GOAL OF THE EXERCISE
Every record needs to come back as written, except for the pictures.

====

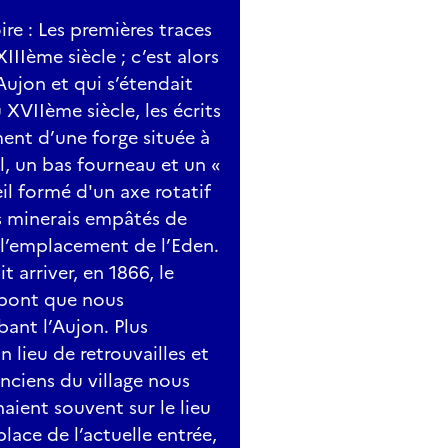
ire : Les premières traces
IIème siècle ; c’est alors
Aujon et qui s’étendait
u XVIIème siècle, les écrits
ent d’une forge située à
l, un bas fourneau et un «
eil formé d'un axe rotatif
s minerais empâtés de
r l’emplacement de l’Eden.
 arriver, en 1866, le
 pont que nous
ant l’Aujon. Plus
n lieu de retrouvailles et
anciens du village nous
naient souvent sur le lieu
lace de l’actuelle entrée,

====

SOLUTION TO THE PROBLEM
ire : Les premières traces
IIème siècle ; c’est alors
Aujon et qui s’étendait
u XVIIème siècle, les écrits
ent d’une forge située à
l, un bas fourneau et un «
eil formé d'un axe rotatif
s minerais empâtés de
r l’emplacement de l’Eden.
 arriver, en 1866, le
 pont que nous
ant l’Aujon. Plus
n lieu de retrouvailles et
anciens du village nous
naient souvent sur le lieu
lace de l’actuelle entrée,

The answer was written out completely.